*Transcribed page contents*
# # # # #
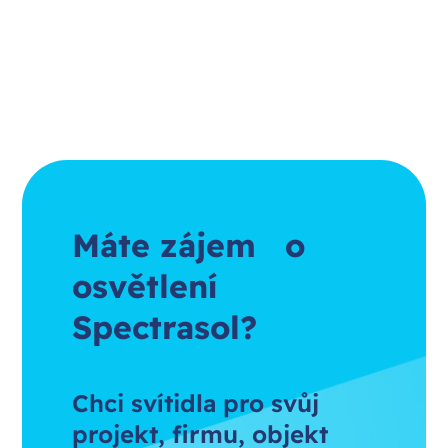
Máte zájem o
osvětlení
Spectrasol?
Chci svítidla pro svůj
projekt, firmu, objekt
# # # # #
*Task objective*
Reproduce each line of the records exactly, and omit every picture.

*Written solution*
Máte zájem o
osvětlení
Spectrasol?
Chci svítidla pro svůj
projekt, firmu, objekt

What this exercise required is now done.